**Keynote Title:** Towards Security and Privacy Framework for Smart Objects
** Keynote Speaker:**
**Dr. Antonio F. Skarmeta** received the M.S. degree in Computer Science from the University of Granada and B.S. (Hons.) and the Ph.D. degrees in Computer Science from the University of Murcia Spain. Since 2009 he is Full Professor at the same department and University. Antonio F. Skarmeta has worked on different research projects in the national and international area in the networking, security and IoT area, like Seinit, Deserec, Enable, Daidalos, SWIFT, IoT6, SMARTIE and SocIOtal. He is the head of the research group ANTS since its creation on 1995 and member of TDL. Actually he is also advisor to the vice-rector of Research of the University of Murcia for International projects and head of the International Research Project Office and national representative for MSCA.
He has published over 90 international papers and being member of several program committees. He has also participated in several standardization activities being co-authors of some drafts at the IETF.
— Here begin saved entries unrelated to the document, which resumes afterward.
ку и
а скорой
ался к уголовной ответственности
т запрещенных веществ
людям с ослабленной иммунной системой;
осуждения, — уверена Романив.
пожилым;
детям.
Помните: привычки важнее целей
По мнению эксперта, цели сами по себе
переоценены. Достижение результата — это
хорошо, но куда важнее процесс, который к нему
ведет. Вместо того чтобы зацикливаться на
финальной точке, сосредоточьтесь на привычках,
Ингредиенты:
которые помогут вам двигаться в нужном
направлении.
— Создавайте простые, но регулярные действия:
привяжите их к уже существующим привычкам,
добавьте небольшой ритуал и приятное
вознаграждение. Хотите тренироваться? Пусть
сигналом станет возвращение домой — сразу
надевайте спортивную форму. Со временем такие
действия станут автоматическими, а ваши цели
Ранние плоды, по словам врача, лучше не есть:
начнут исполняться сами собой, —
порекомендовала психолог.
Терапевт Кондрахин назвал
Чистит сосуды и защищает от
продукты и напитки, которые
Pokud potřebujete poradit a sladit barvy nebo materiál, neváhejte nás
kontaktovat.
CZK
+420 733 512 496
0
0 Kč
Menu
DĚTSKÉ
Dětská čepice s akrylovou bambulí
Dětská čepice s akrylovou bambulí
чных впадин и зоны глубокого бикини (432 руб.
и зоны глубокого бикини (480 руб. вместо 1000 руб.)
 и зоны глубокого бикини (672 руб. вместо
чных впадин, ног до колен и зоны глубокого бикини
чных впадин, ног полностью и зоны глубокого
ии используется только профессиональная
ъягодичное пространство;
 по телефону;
The extension of the Internet to smart things is estimated to reach 50 to 100 billion devices by 2020, defining the so-called Internet of Things (IoT). However, the large-scale use of IoT creates the need to address trust and privacy functions adequately. In that sense, the vision of sensors must evolve into an integrated view of smart objects forming part of our personal space, and as being shared, borrowed and, in general, having temporal associations with the users and their personal identities, with these aspects addressed while considering security and privacy rules.
This presentation will focus on key research efforts at Operational Aspects of Authentication, Authorization, Access control and Privacy management, taking into account approaches like Distributed Capability-Based Access Control (DCapBAC) and its integration with authentication protocols. Following overviews of these research areas, this paper will address how these mechanisms are integrated into a security framework for IoT scenarios that would be compliant with Architecture Reference Models (ARM).
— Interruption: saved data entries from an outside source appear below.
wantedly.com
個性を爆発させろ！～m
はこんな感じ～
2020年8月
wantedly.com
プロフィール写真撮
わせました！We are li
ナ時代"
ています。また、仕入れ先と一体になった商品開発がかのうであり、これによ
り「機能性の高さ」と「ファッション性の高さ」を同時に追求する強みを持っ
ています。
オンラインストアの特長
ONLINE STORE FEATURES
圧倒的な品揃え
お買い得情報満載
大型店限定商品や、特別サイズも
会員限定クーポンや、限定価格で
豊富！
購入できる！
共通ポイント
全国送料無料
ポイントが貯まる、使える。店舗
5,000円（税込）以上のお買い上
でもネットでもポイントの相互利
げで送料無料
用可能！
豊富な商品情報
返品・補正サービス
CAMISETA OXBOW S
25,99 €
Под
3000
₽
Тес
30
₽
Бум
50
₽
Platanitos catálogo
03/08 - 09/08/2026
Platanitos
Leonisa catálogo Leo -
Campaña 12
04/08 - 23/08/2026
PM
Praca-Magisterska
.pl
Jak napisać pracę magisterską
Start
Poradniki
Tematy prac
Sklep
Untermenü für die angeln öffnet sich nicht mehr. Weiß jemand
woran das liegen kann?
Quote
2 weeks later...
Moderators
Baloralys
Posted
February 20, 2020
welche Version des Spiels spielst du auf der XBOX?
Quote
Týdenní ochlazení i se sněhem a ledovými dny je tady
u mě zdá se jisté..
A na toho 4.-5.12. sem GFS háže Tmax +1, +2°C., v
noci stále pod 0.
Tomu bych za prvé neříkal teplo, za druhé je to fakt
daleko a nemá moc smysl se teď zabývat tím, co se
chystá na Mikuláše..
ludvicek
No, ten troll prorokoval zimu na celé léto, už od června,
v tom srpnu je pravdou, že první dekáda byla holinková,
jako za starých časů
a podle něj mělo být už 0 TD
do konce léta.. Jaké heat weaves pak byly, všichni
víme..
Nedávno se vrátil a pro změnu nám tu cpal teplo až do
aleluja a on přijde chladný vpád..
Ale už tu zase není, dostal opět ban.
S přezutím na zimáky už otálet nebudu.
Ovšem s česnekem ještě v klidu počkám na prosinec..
**Keynote Title:** Smartphone Malware: Evolution, Analysis and Open Challenges
**Juan Tapiador** is Associate Professor of Computer Science at Carlos III University of Madrid (UC3M), where he co-leads the Computer Security Lab. His research focuses on engineering secure software and systems, particularly in malware analysis, reverse engineering, anomaly and intrusion detection, and developing automating defense and analysis techniques. Over the last 15 years he has worked in various system and network security topics, including cryptographic protocols, statistical anomaly detection, cyber range systems, and security in new operating systems such as Android. He has published over 130 papers in these areas and reguarly serves in the program committee of various security conferences.
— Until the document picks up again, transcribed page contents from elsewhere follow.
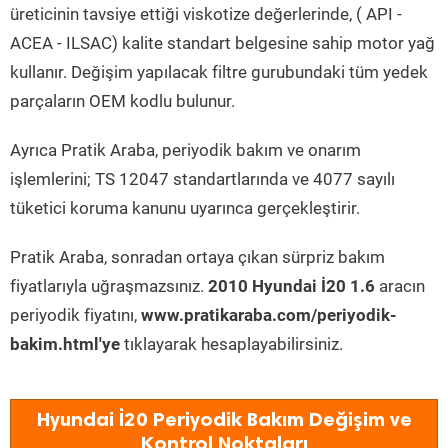
üreticinin tavsiye ettiği viskotize değerlerinde, ( API -
ACEA - ILSAC) kalite standart belgesine sahip motor yağ
kullanır. Değişim yapılacak filtre gurubundaki tüm yedek
parçaların OEM kodlu bulunur.
Ayrıca Pratik Araba, periyodik bakım ve onarım
işlemlerini; TS 12047 standartlarında ve 4077 sayılı
tüketici koruma kanunu uyarınca gerçekleştirir.
Pratik Araba, sonradan ortaya çıkan sürpriz bakım
fiyatlarıyla uğraşmazsınız.
2010 Hyundai İ20 1.6
aracın
periyodik fiyatını,
www.pratikaraba.com/periyodik-
bakim.html'ye
tıklayarak hesaplayabilirsiniz.
Hyundai İ20 Periyodik Bakım Değişim ve
Kontrol Noktaları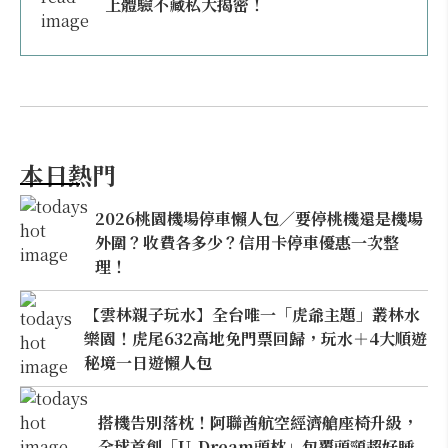
上體驗不藏私大揭密！
本日熱門
2026桃園機場停車懶人包／要停桃機還是機場
外圍？收費各多少？信用卡停車優惠一次整
理！
【雲林親子玩水】全台唯一「虎爺主題」叢林水
樂園！虎尾632高地免門票回歸，玩水＋4大順遊
秘境一日遊懶人包
搭機告別落枕！阿聯酋航空經濟艙座椅升級，
全球首創「U-Dream頭枕」包覆頭頸超好睡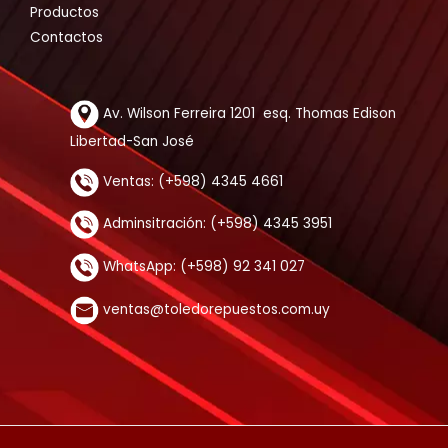
Productos
Contactos
Av. Wilson Ferreira 1201 esq. Thomas Edison
Libertad-San José
Ventas: (+598) 4345 4661
Adminsitración: (+598) 4345 3951
WhatsApp: (+598) 92 341 027
ventas@toledorepuestos.com.uy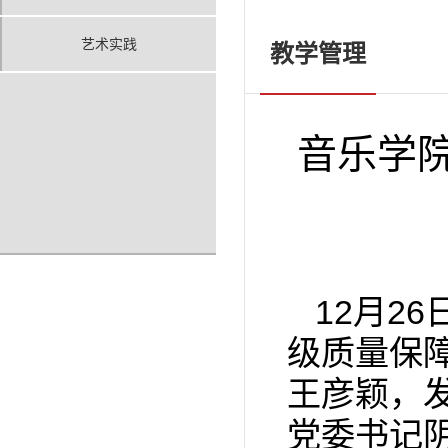
艺术实践
教学管理
音乐学院
12月26
级质量保
王彦颖，
党委书记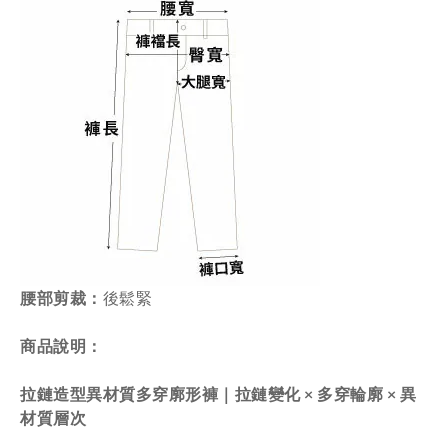
腰部剪裁
：
後
鬆緊
商品說明：
拉鏈造型異材質多穿廓形褲｜拉鏈變化 × 多穿輪廓 × 異
材質層次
He obtained a B.Sc. in Computer Science in 2000 from the University of Granada, and then a Ph.D in 2004 from the same university with a dissertation on statistical anomaly detection for network security. Prior to joining UC3M, he worked at the University of York, UK, mainly funded by the ITA project, a joint effort between the UK Ministry of Defence and the US Army Research Lab led by IBM.
**Keynote Abstract:** Smart devices equipped with powerful sensing, computing and networking capabilities have proliferated lately, ranging from popular smartphones, Internet appliances, watches, glasses, and even clothes. One key feature of such devices is their ability to incorporate third-party apps from a variety of markets. This poses strong security and privacy issues to users and infrastructure operators, particularly through software of malicious nature that can easily get access to the services provided by the device and collect sensory data and personal information. Malware in current smart devices have rocketed in the last few years, in some cases supported by sophisticated techniques purposely designed to overcome security architectures currently in use by such devices.
In this talk we will discuss the problem of malware in smart devices. The talk covers a detailed analysis on how this problem has evolved over the last years, identifying exhibited behaviors, pursued goals, ad infection and distribution strategies. We will also survey recent progress made in detection and analysis techniques, including automatic malware classification techniques and the problem of targeted attacks. We finally provide constructive discussion on open research problems and areas where we believe that more work is needed.